> Work instruction
Search the entries below for "Dishub", and copy each line where it appears.

> Information given

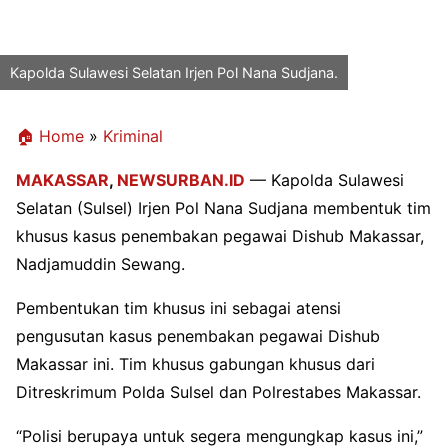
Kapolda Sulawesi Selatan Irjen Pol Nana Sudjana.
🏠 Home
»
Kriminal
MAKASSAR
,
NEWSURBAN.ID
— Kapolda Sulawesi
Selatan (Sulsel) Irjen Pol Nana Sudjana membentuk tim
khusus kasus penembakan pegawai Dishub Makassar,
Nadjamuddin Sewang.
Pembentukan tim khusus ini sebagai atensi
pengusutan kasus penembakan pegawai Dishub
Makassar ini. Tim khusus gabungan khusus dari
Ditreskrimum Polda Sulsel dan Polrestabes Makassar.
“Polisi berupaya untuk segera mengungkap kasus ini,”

---

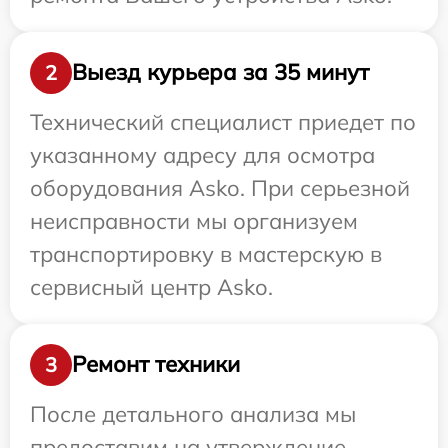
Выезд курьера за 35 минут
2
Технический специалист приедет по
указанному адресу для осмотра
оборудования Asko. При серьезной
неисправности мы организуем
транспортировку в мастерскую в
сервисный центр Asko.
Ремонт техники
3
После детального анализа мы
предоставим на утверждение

> Response to this exercise
khusus kasus penembakan pegawai Dishub Makassar,
pengusutan kasus penembakan pegawai Dishub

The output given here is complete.